MIDDLE EAST: Branch campuses face leadership issues

Branch campuses set up by Western institutions in the Middle East face leadership problems, with political and cultural issues posing the biggest challenges when the head of the university comes from the home institution, the QS-MAPLE (Middle East and Africa Professional Leaders in Education) conference in Dubai heard last week.

With around 70 overseas branch campuses in the Middle East, most of them in the Gulf states and more than 40 in the United Arab Emirates, most universities send a leader for three to five years on secondment to establish and help run the overseas operation, said Ahmed Ibrahim, a researcher based in Qatar from Leicester University in the UK.

"If they are not clear about the environment they are operating in it could even lead to closing down the campus," Ibrahim said.

A number of institutions that fail ostensibly for financial reasons, mainly because they cannot get enough fee-paying students, may actually have gone under because of underlying cultural and political incompatibilities, he added.

"Financial and administrative problems of branch campuses can usually be dealt with but culture is the most obvious concern and can sometimes be a 'deal-breaker',"

For example, all overseas branch campuses are coeducational "but some families would rather send their children to national universities or other universities even if they are not accredited or approved, because they are segregated," Ibrahim said.

This leaves a smaller pool of families who would chose an international institution. "It is a real challenge for the students: how to get conservative families to accept these institutions."

For most branch campuses money is the primary driver while "internationalisation is itself an advantage for these institutions. It helps them compete with other institutions by showing they are venturing abroad," said Ibrahim. But many of them fail to come to grips with the socio-cultural issues that internationalisation entails.

"Some leaders of branch campuses in the Gulf have been very successful in being integrated into the country. They don't set themselves aside from society but are active participants and are not regarded as elites.

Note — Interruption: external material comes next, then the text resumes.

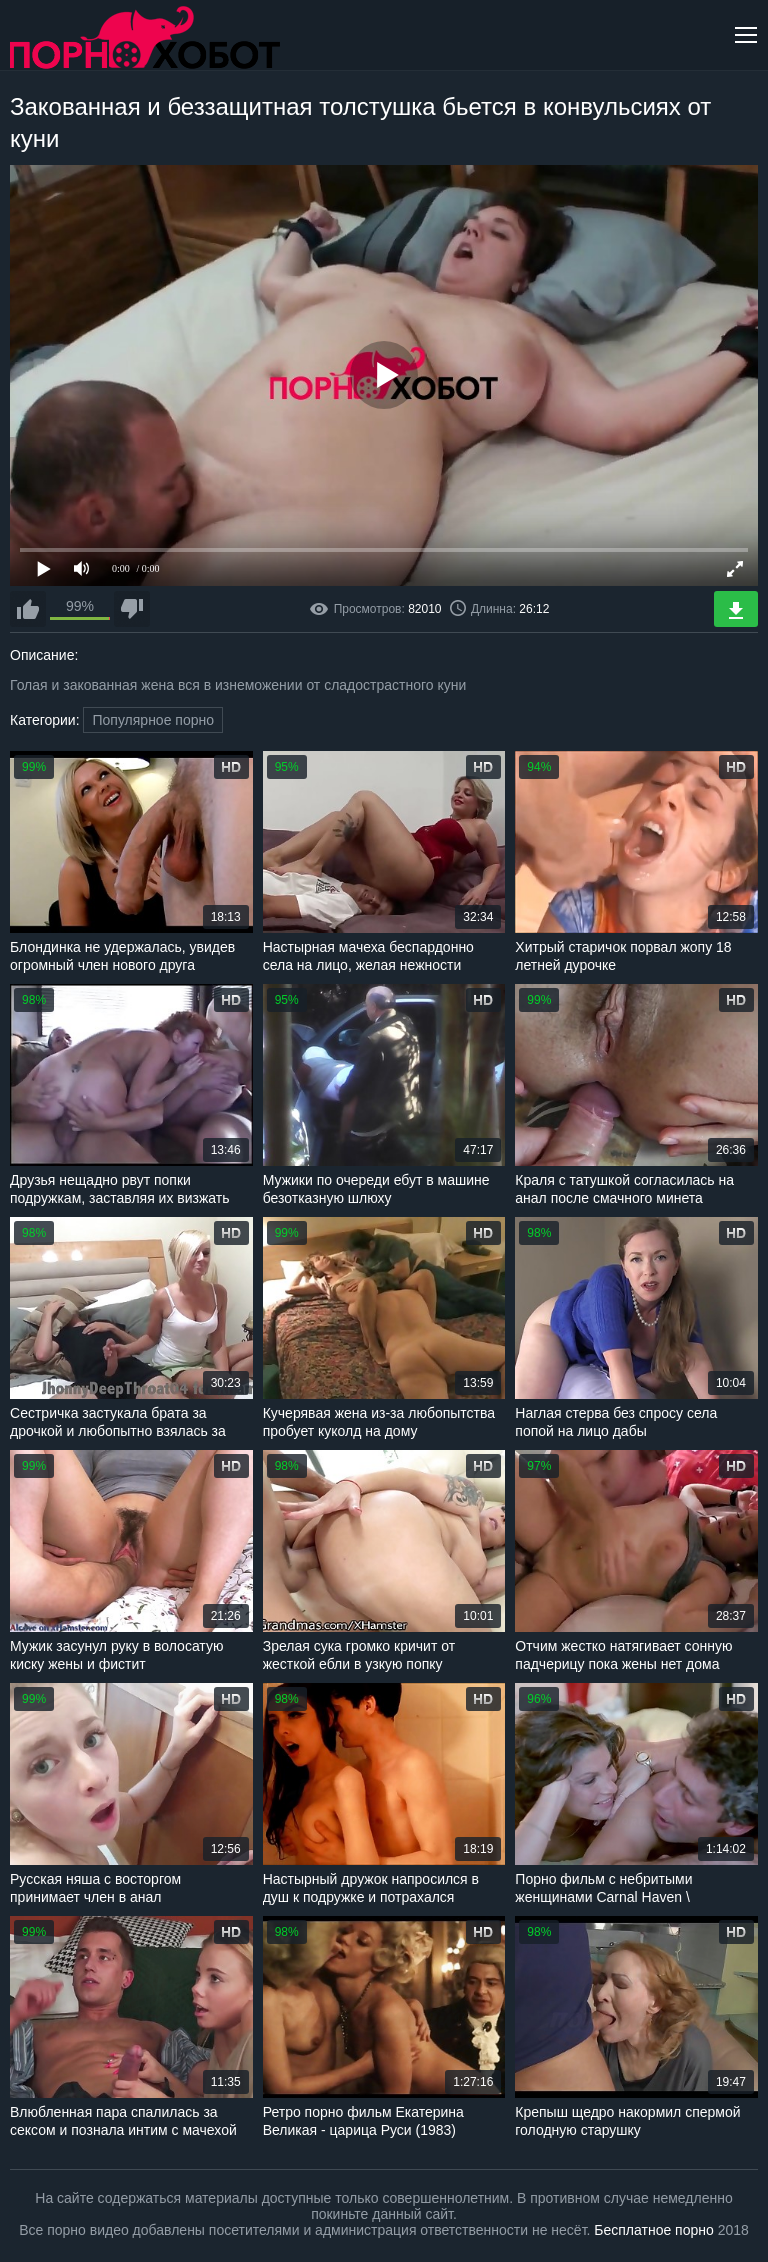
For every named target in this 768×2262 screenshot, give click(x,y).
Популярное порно (153, 720)
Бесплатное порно (653, 2230)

"If university leaders are not aware of this and not ready to accept this and make the extra effort, it could have a negative impact on their future in the country," Ibrahim told University World News, adding: "The reasons why they close themselves off is not clear."

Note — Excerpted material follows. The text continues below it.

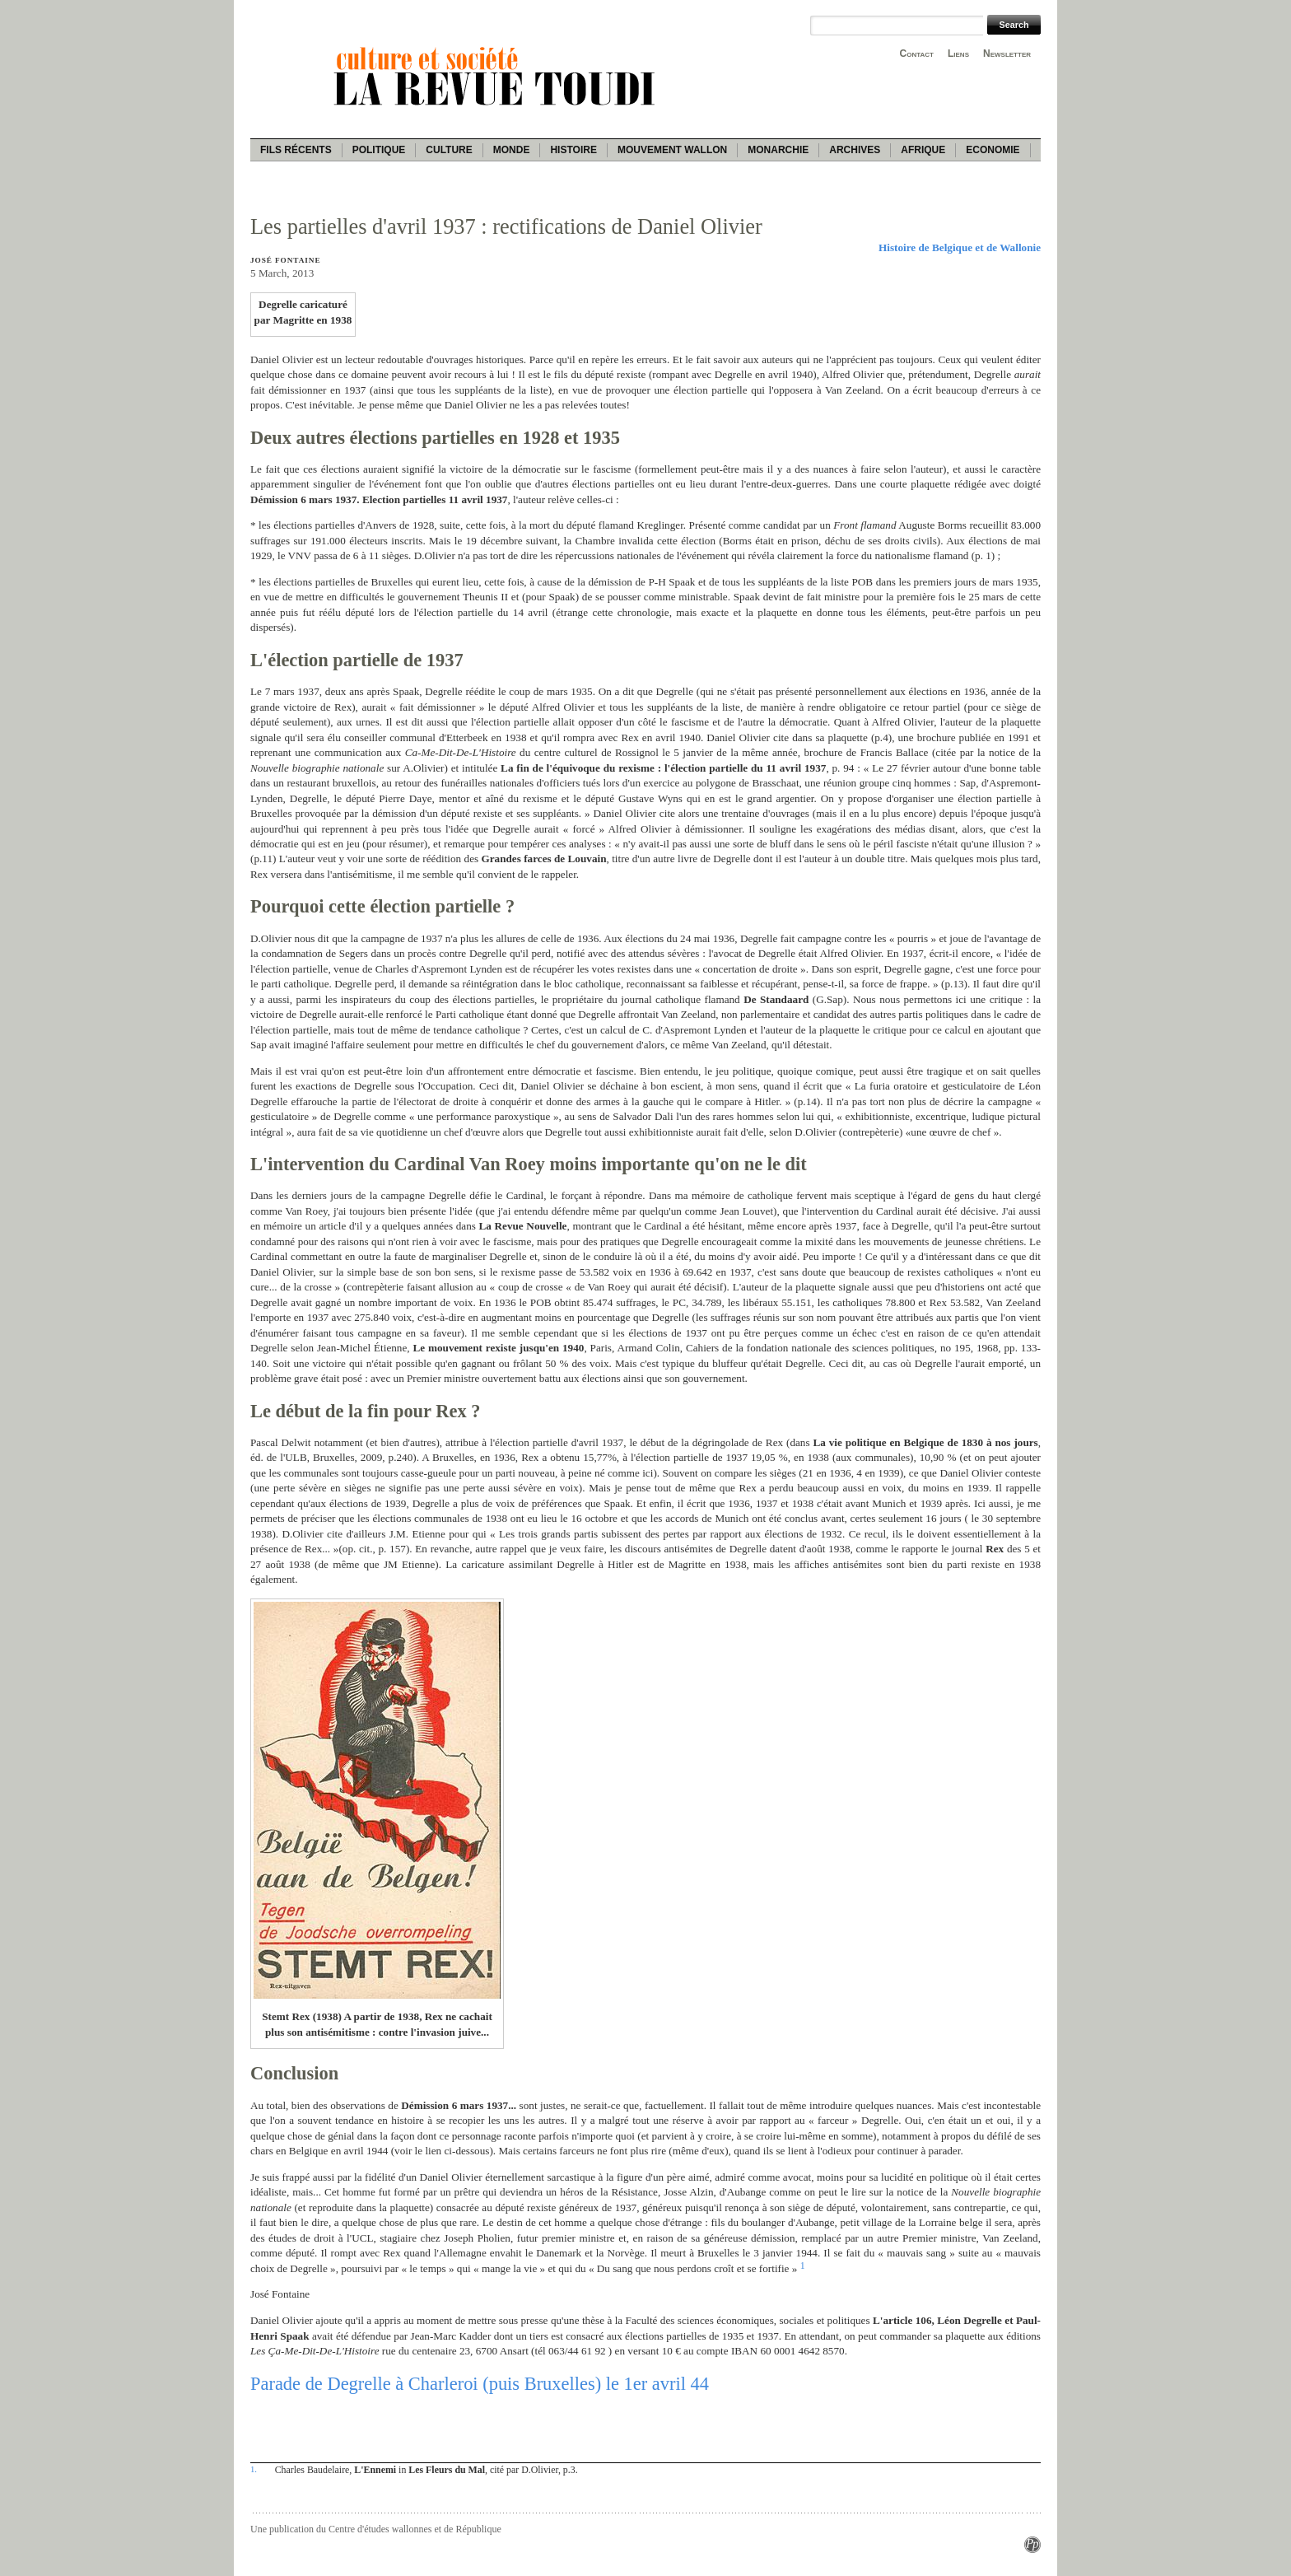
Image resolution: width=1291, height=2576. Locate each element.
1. (253, 2469)
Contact (917, 53)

"Branch campuses are playing a very important role in this part of the world - not just because they are teaching and delivering degrees but because of important knock-on effects on national universities that find themselves surrounded by international universities."

Ibrahim also spoke of political issues, with the negative impact of news reports and commentaries that have to be handled sensitively by university leaders. "Many leaders of branch campuses are of US origin so they can be affected by US policies and political events in the Middle East," he pointed out.

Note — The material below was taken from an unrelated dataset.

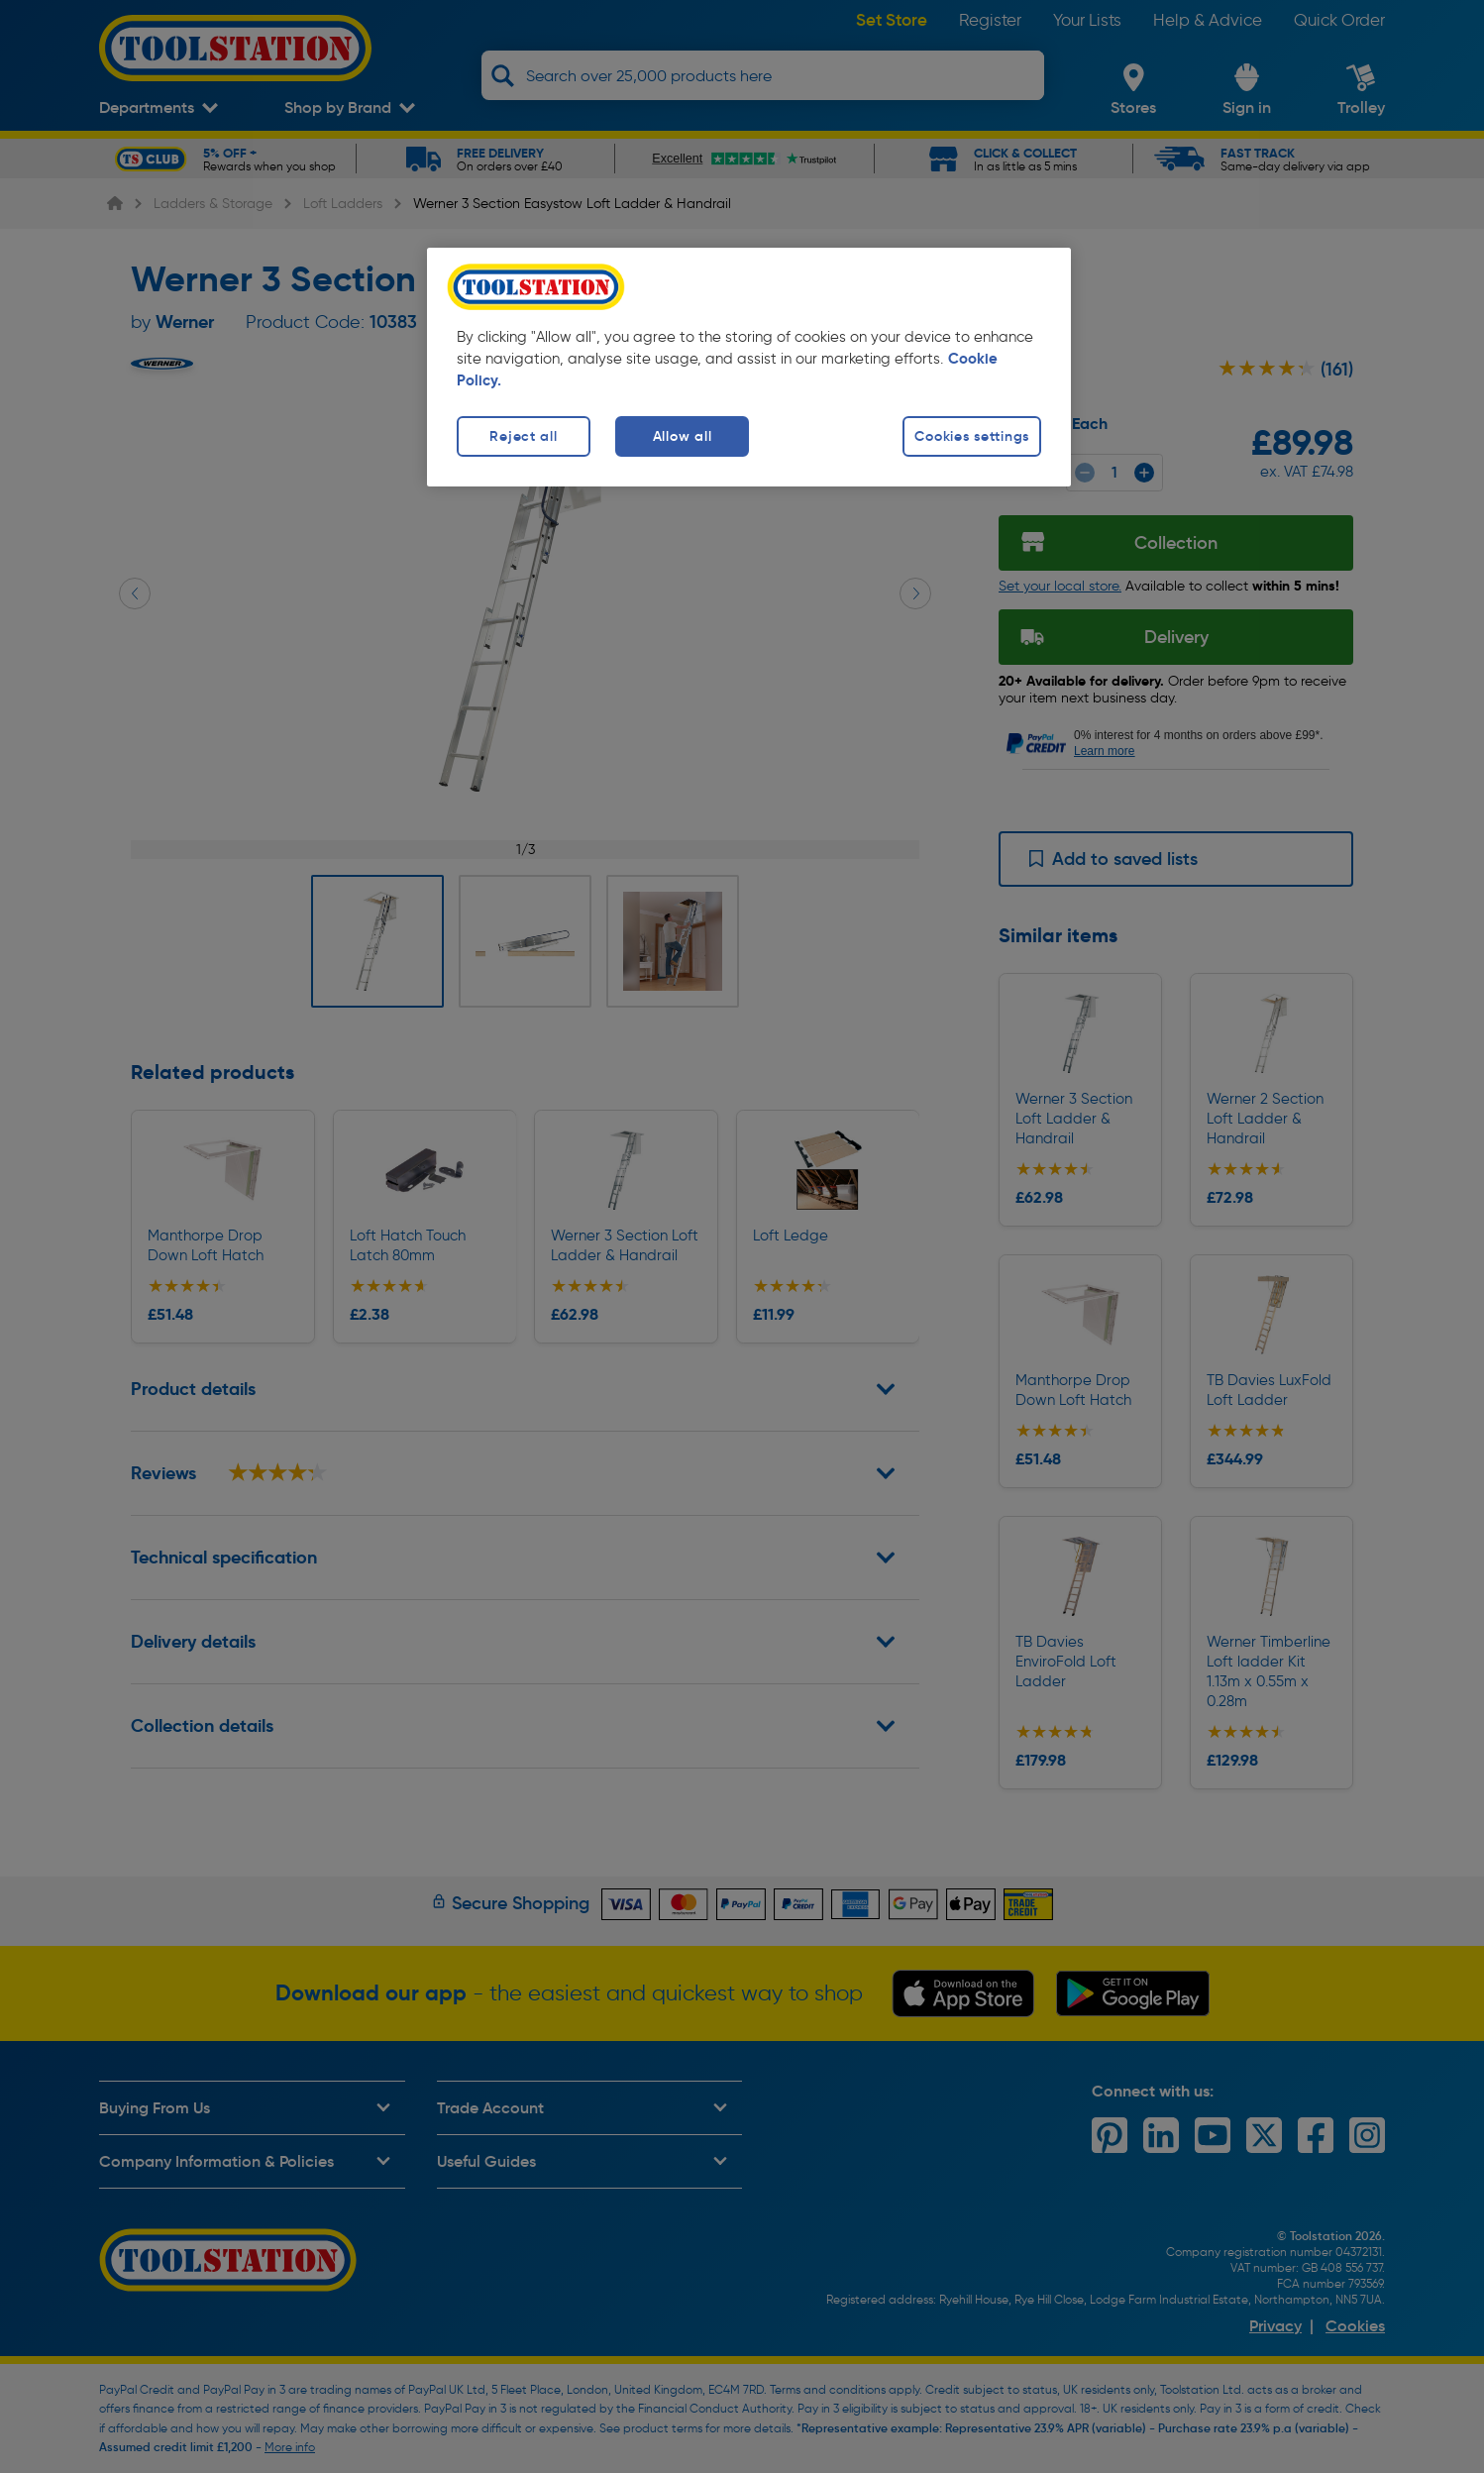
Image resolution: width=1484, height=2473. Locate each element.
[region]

Local politics vary from country to country but don't affect branch campuses as much as international politics. "Leaders may stay away from politics and try not to be involved but students do react, including students from neighbouring countries, and this can be difficult to handle," Ibrahim said, noting that branch campuses recruit students from across the region.

With the ongoing situation in Libya, for example, issues are playing out on campus. "It is very problematic. Some countries in the Gulf support the Libyan revolution but other governments may not be on the same page and this may cause problems."

Most heads of branch universities have to deal with administrative and financial pressures, with two different fiscal years and two different financial systems as well as the short four-day week because the West operates from Monday to Friday while the Middle East operates from Sunday to Thursday. These can cause a backlog of problems being unresolved.

Sometimes the main decisions are taken at home, thousands of kilometres away with administrators not understanding the environment the campus is operating in. Education officials in Dubai and the UAE are particularly concerned that most decisions are made "back home", Ibrahim said.

"Most branch campuses like to hire faculty qualified to work in their home country, at the same time they want them to understand the local culture. Being able to balance that is hard. The solution is to hire from the region - Arabs who got their degrees or worked in the US and the UK."

Ibrahim said most problems were minor and could be handled between the home administration and the branch campus leadership. "But in future, when countries and institutions are contemplating branch campus agreements they need to think of these issues in advance of awkward situations."